Penn State Football: O'Brien Isn't As Bulletproof As Before, And That Means It's Back To Football For Happy Valley
Each time a Penn State fan thanks Bill O'Brien for his service and efforts during the most trying time in Penn State's history at his weekly radio show, there is a small and almost unnoticeable twitch that ripples across the face of the now 44-year-old head coach.
It isn't that O'Brien doesn't appreciate being appreciated, because he does, rather he just doesn't like talking about himself, something he frequently admits. The conquering warrior and savior of Penn State is likely a title he never intended to hold and one that he doesn't much enjoy wearing in public.
For all the good that O'Brien has done for Penn State and in many ways the greater State College community, he never came to Happy Valley riding on a white horse brandishing a sword. He came to coach, his love for coaching perhaps the only thing that has stayed constant over two years of ever changing events.
At times coaching has required him to take up knightly arms and defend concepts and ideals greater than his football program. However, those seated at his round table are more concerned about recruiting and next week's opponent than the greater defense of a university. O'Brien's dedication to Penn State at-large isn't in question, but his primary motivation is to succeed between the lines on a 122 yard by 53.3 yard rectangle each Saturday.
“I’m not the unity coach. I’m not the coach of unity,” O’Brien told a crowd during his summer's coaching caravan tour. “I’m the football coach. It is my job to do the best job I can for the football program as long as I am the head coach here. I’m not the unity coach.”
“I just want to do the best job I can for the players we coach, for the university I work for and for the history and the tradition of the program.” he added.
When Penn State lost on Saturday 63-14 --the largest margin of defeat since the 1880s-- small pockets of anger and frustration bubbled to the surface from within the fan base. Some aimed their frustration toward the NCAA and the limitations put on the program. Others aimed their anger at O'Brien and a coaching staff that has allowed teams to score 40 or more points in three straight games. Prior to 2013, that had never happened two games in a row let alone three consecutive in the history of the program.
In reality, the loss came about thanks to a formula of factors blended together on the field that ultimately laid the blame at the feet of both the NCAA and O'Brien. The cruel alchemy of sports. Broken down into its most basic parts: Ohio State is simply an elite team, Penn State simply isn't.
Rationally, there was no real reason to expect Penn State to win on Saturday. Even so, how Penn State went about losing was most alarming to fans. A 60 minute game lasted roughly 10 minutes as Ohio State marched down the field with ease. It wasn't that Penn State lost that upset fans, it was the fact that Penn State looked so bad doing it. Much of that was Ohio State, but a measurable portion was the fault Penn State's coaches and players. For as many hurdles as Penn State has to overcome, Saturday's performance was an unexpected showing.
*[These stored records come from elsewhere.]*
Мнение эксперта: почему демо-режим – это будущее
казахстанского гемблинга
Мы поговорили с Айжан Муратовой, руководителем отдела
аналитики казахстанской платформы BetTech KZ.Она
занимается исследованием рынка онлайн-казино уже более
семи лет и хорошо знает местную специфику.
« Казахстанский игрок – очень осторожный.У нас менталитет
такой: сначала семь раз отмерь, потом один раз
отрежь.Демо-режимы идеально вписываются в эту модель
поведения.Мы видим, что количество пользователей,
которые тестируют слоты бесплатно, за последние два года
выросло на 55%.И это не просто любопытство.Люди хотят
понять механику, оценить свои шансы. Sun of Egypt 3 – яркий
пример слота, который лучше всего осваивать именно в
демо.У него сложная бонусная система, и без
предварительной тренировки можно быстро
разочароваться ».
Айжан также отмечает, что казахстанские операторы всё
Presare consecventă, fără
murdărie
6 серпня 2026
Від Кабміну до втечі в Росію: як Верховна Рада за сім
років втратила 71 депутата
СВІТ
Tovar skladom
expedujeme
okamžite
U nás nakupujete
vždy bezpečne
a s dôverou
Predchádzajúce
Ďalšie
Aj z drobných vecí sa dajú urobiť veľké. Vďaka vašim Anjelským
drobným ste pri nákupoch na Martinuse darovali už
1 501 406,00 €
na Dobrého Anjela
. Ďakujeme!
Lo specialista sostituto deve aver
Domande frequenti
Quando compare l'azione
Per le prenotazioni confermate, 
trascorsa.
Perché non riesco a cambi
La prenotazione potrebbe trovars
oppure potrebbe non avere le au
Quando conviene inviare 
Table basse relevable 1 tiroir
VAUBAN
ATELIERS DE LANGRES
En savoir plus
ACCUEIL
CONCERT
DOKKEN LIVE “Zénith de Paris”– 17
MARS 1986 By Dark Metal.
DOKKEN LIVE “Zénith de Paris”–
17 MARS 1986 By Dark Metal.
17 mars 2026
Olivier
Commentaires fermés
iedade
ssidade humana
In the hours and now days following the game, message boards have nitpicked and questioned every little aspect of this season as Penn State just one made Michigan field goal away from having lost its third straight contest. Is the strength program working? Is defensive coordinator John Butler on the hot seat? Is O'Brien built for college football? Reasonable explanations can be found, but the knee-jerking continues at a faster tempo than it did 365 days ago. The internet may not be the best place to capture intelligent conversation and popular and widely held opinion, but the change is still evident as your scroll pages of message board threads.
Across the street from Beaver Stadium, men's basketball coach Patrick Chambers once said that emails and critical statements were a sign that people cared. That if the people were mad enough to email you it meant they wanted you to succeed and they cared.
In many ways, for O'Brien that same frustration fans have felt -- even in some small part following the Michigan upset -- means that it's back to football. Scandal has for now taken a backseat to something normal and football has slowly brought locally divided groups back together. A great cultural band-aid for a town still trying to figure out what went wrong, and what made it so special in the first place.
As a result, the criticism aimed at O'Brien is in some ways a sign that he is doing things right. He has succeeded long enough that fans have taken back the horse and sword they gave him and have replaced them with a headset and a playbook. People will always appreciate what O'Brien has done for Penn State -- and he has earned that praise -- but even in defeat and in the face of sanctions, fans have expectations. Criticism is in large part just another aspect of the job, O'Brien will be a hero once again just as quickly as he is second-guessed.
In the end, the past four weeks for Penn State may mark the moment when Bill O'Brien became a little less bulletproof than he once was. If he isn't as bulletproof, that means he's just coaching now. And that's probably the best news Penn State has gotten in a while. And that's really all O'Brien has ever really wanted to do anyway.